Nel “vecchio” 1990, Elisa Spada l’avevo conquistata al chiaro di luna. Avevo sette anni e già riuscivo a conquistare le donne al chiaro di luna. Non fu una vera e propria fidanzata, perché dopo il primo e unico schifosissimo bacio ci eravamo subito lasciati. Per noi bimbetti di prima elementare, non sembrava così bello baciarsi sulla bocca.
Avevamo appena finito la prima lezione di nuoto e ricordo che le dissi: “Elisa, guarda lassù” e le indicai il grande carro. “Quella costellazione si chiama Orsa Maggiore”.
Lei mi chiese se sapevo come si chiamavano le singole stelle e rammento come se fosse ieri che, per non far figuracce, avevo risposto sì e le avevo inventato sette nomi senza senso. Poi, indicando quella più luminosa, le avevo detto con occhi da cerbiatto innamorato: “Ma quella più luminosa, se vuoi, la potremo chiamare Elisa”.
“È questo l’amore per te?” mi chiese.
Io le risposi “Sì”. E lei mi diede un bacio. Avevamo sette anni.
Nel mio secondo 1990, le cose non andarono esattamente così.
Ci ritrovammo nello stesso identico posto. Lei era vestita nello stesso identico modo. Io no, ma non importa.
“Elisa, guarda lassù” e le indicai il grande carro. “Quella costellazione si chiama Orsa Maggiore”.
Lei sorrise. “E le singole stelle hanno un nome?”
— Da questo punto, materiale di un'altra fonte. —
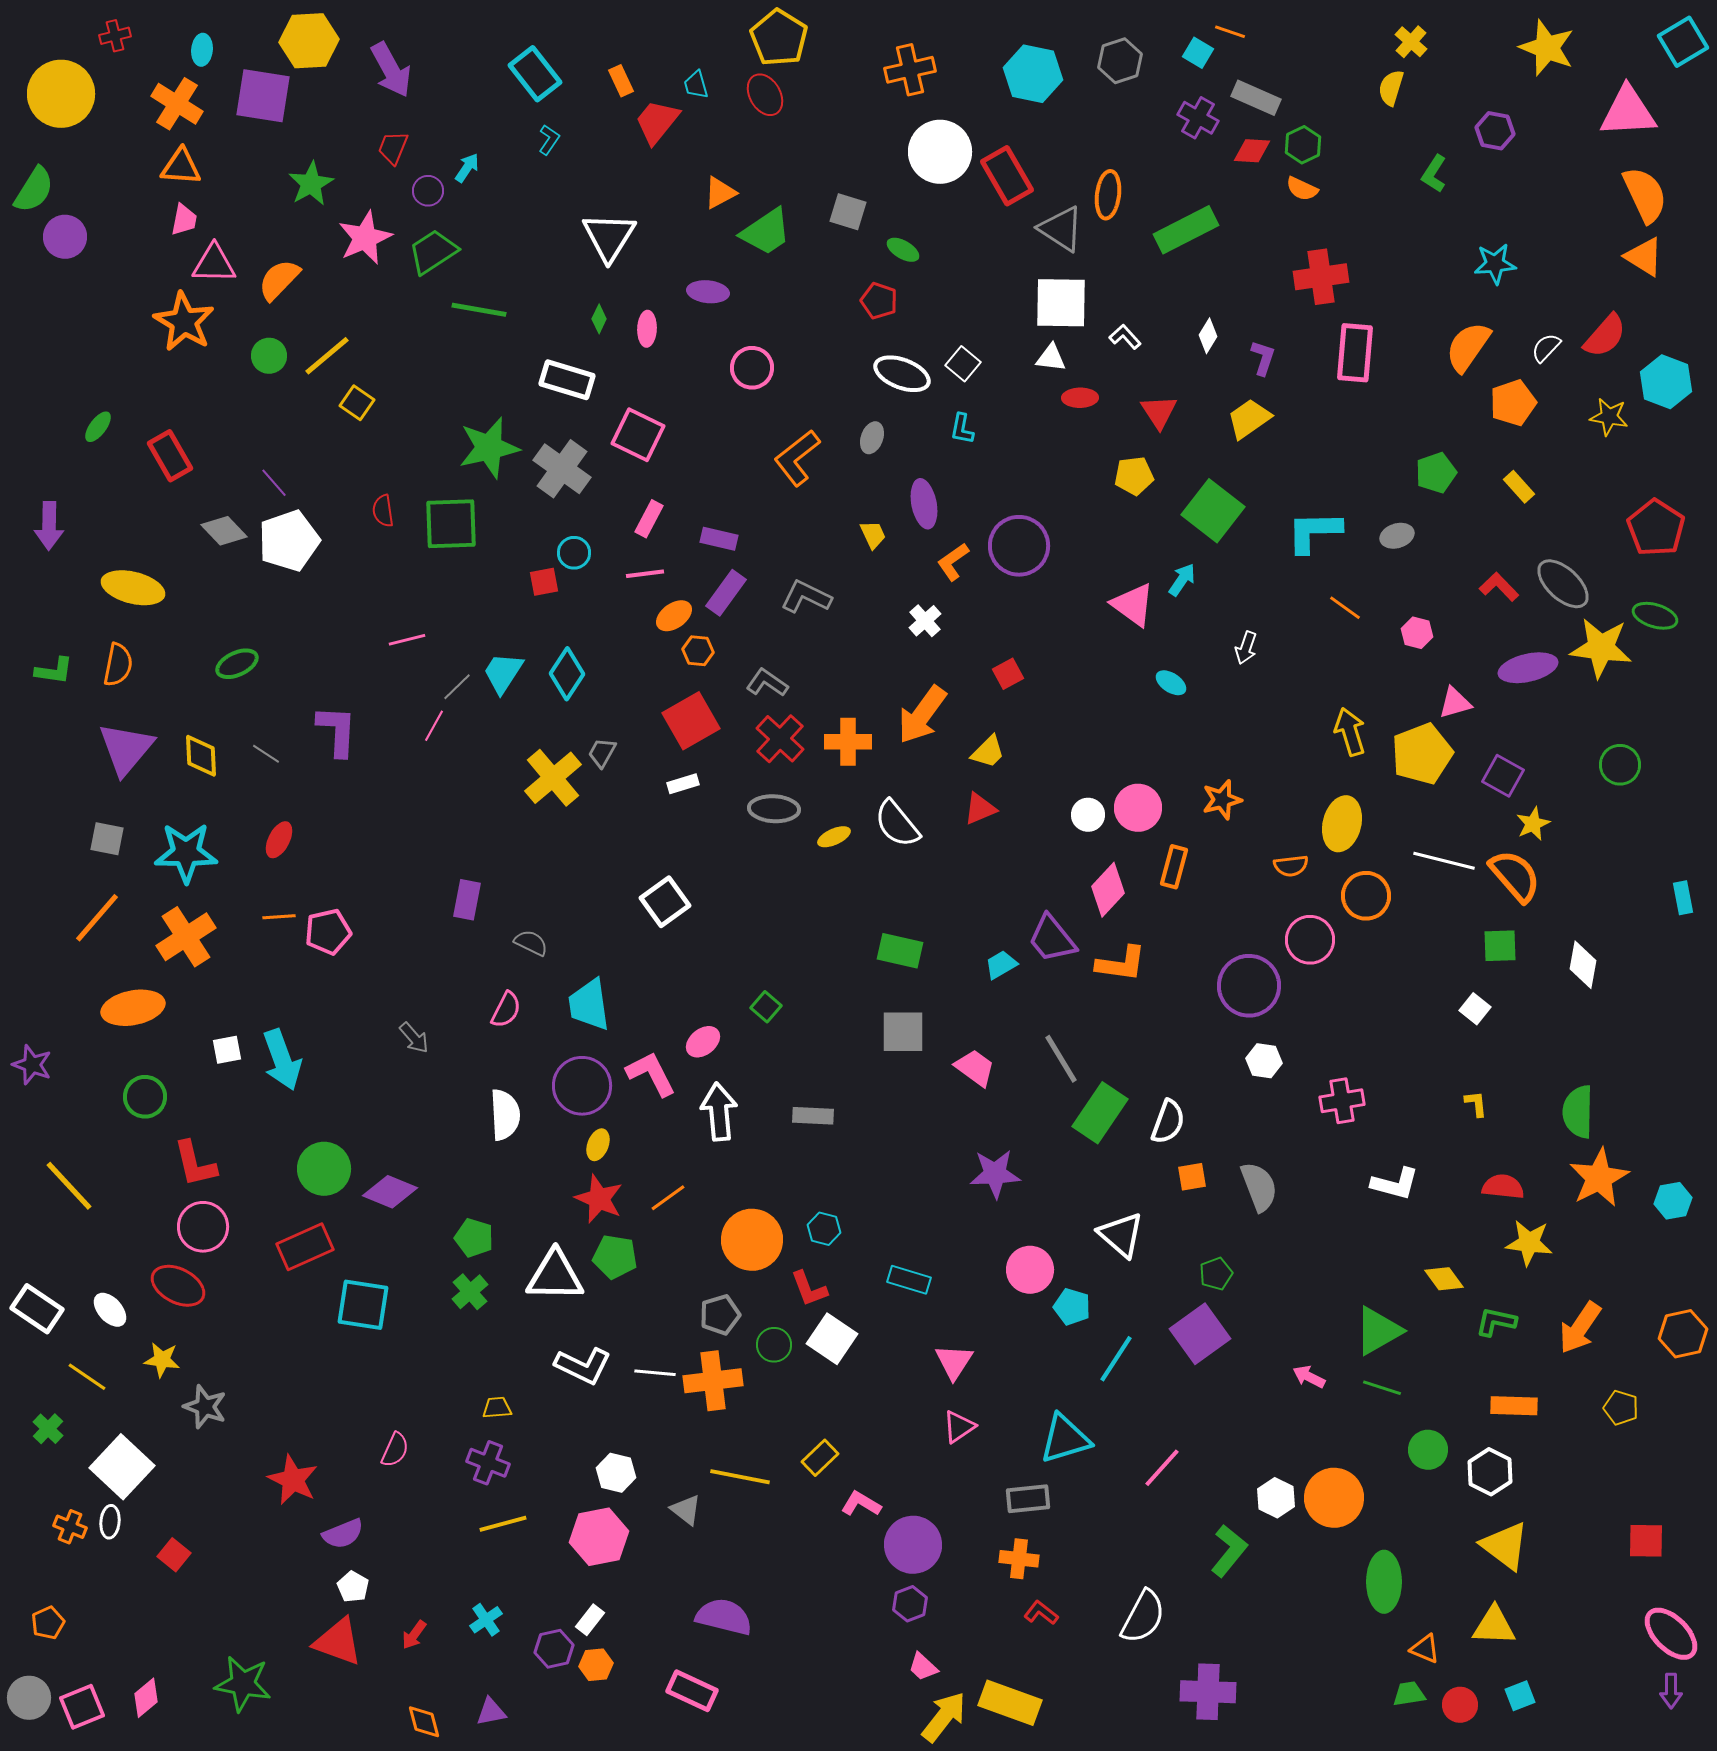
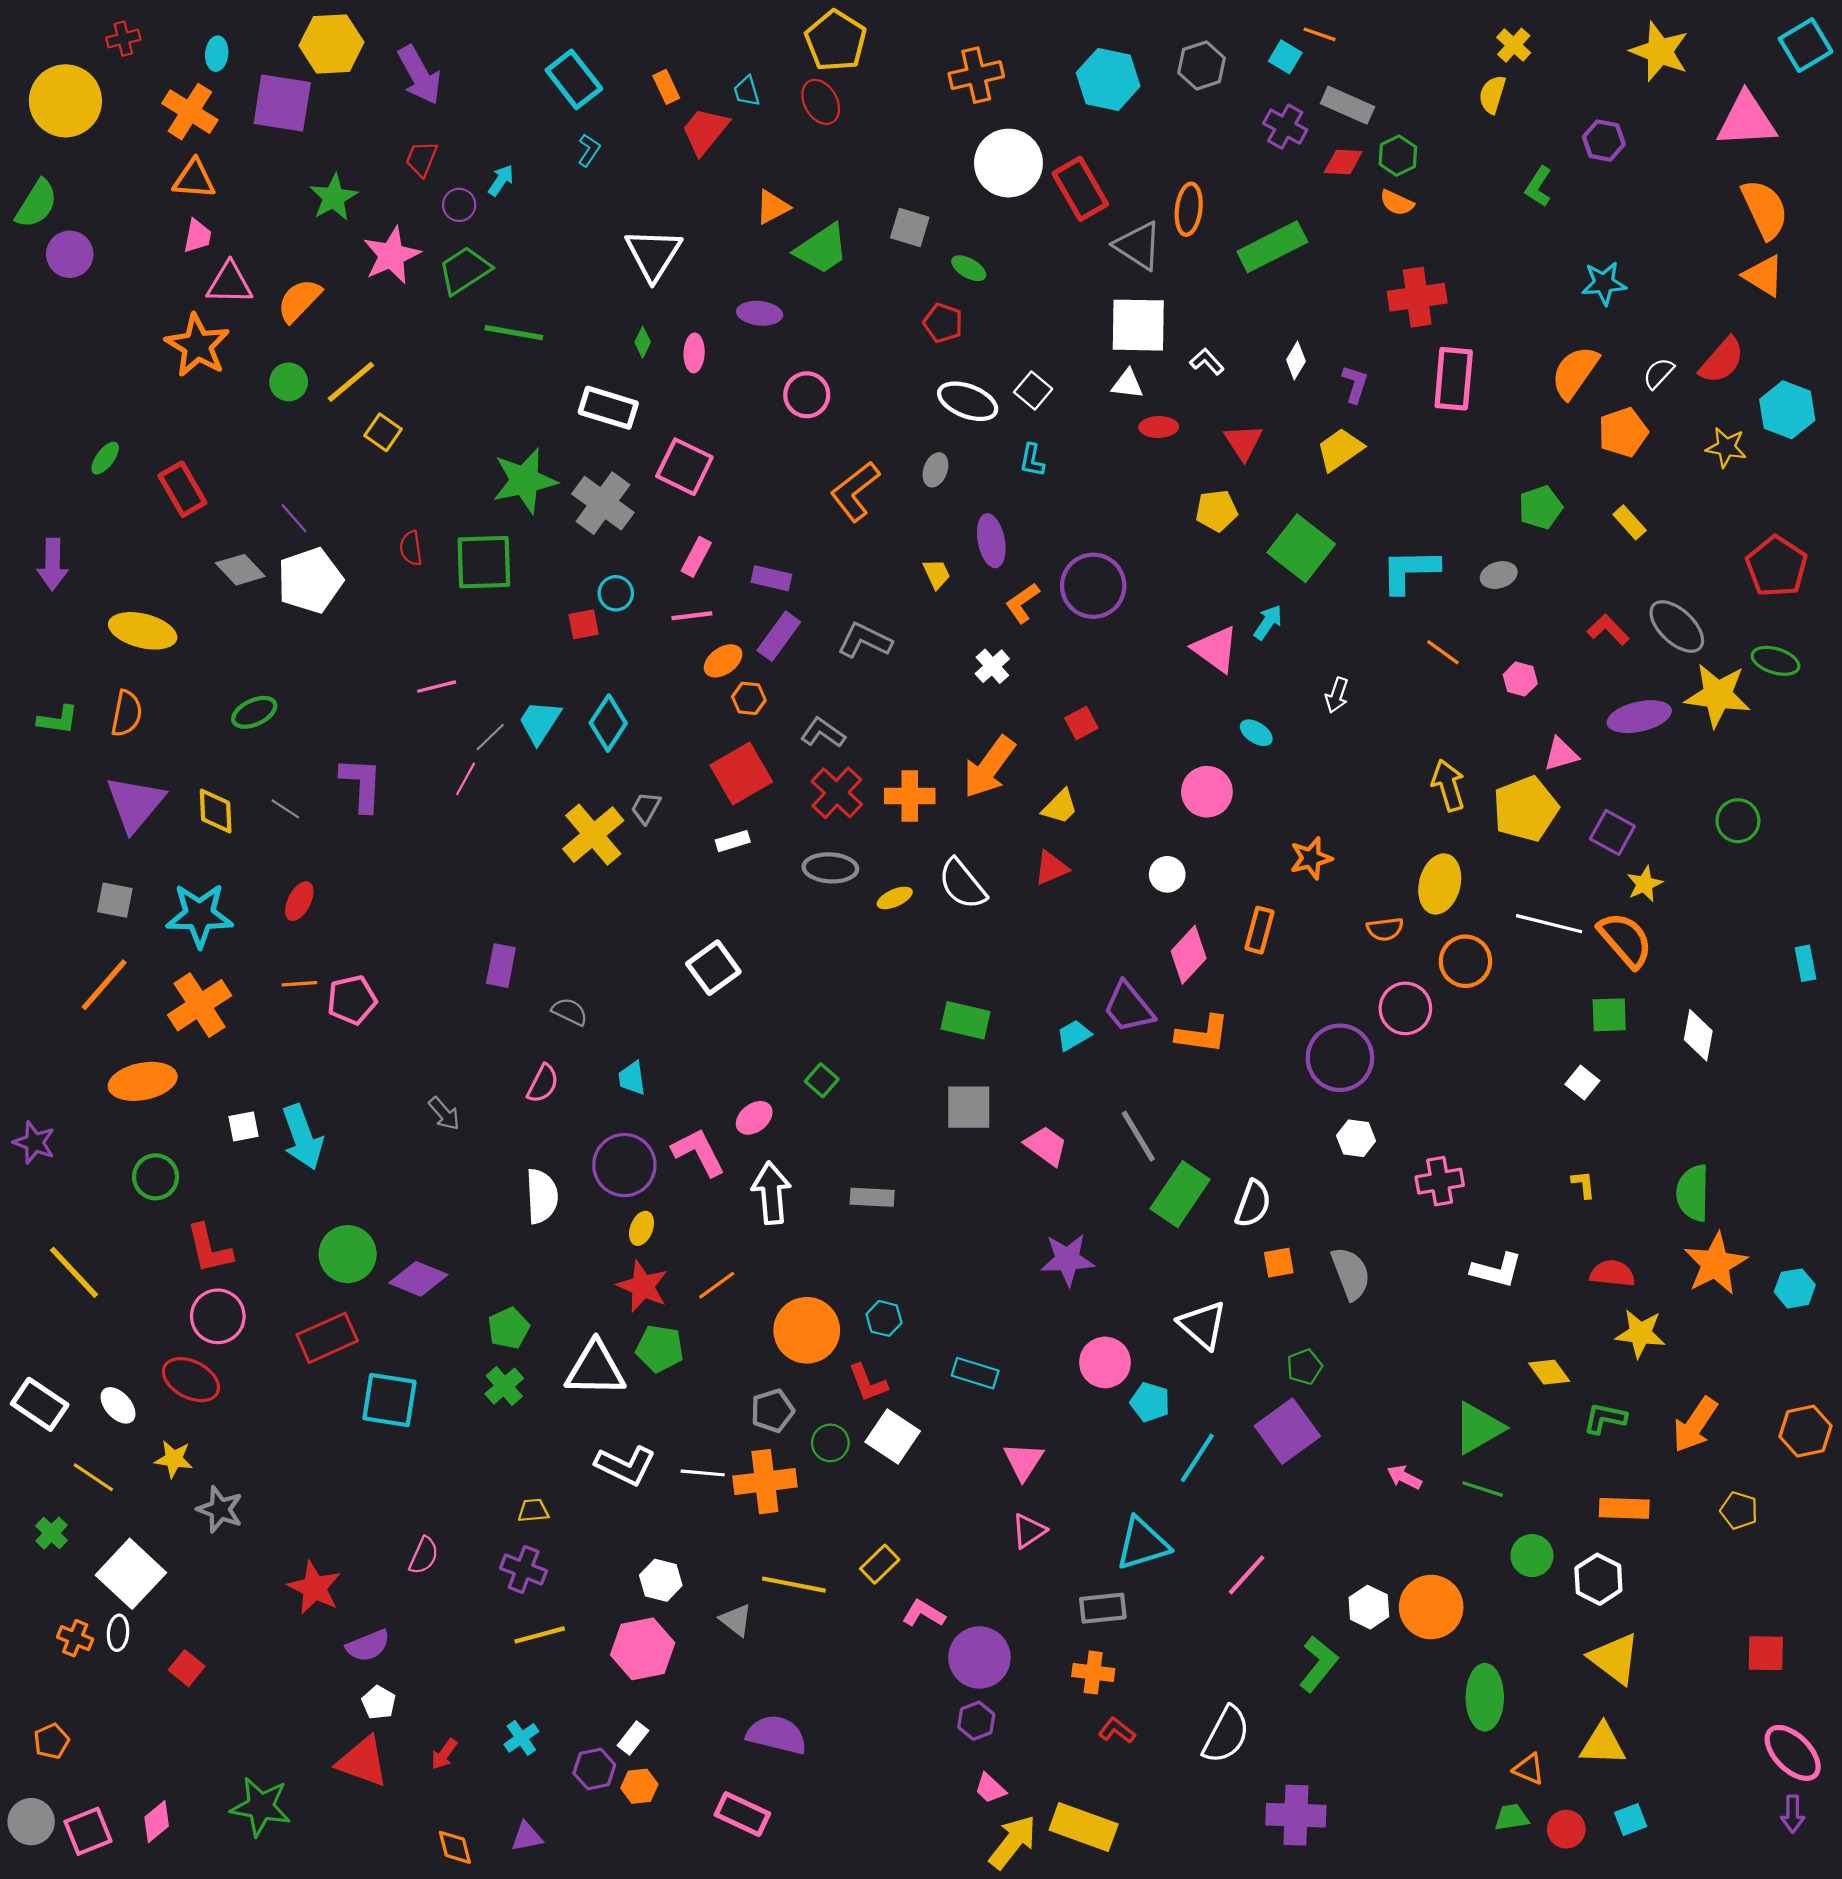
pink circle: (1138, 808) -> (1207, 792), moved
cyan trapezoid: (589, 1005) -> (632, 1078), size x0.6
green pentagon: (474, 1238) -> (509, 1328), turned 30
Anni di astronomia dilettantistica fecero sì che questa volta i nomi li dicessi giusti: “Alioth, Dubhe, Alkaid, Mizar, Merak, Phecda”.
“Wow” rispose lei. Poi io ricalcai la vecchia frase ad effetto che aveva già conquistato una volta la bambina: “Ma quella più luminosa, se vuoi, la potremo chiamare Elisa”.
“È questo l’amore per te?”
Non riuscii a resistere e citai uno dei miei film preferiti: “Moltiplicalo all’infinito, portalo negli abissi dell’eternità e vedrai appena uno spiraglio di ciò che parlo.”
Elisa rimase a bocca aperta, poi, inaspettatamente mi rispose: “Stefano, mi hai appena citato Vi presento Joe Black…”
Era il 1990. Avevamo sette anni. E Joe Black ancora non esisteva.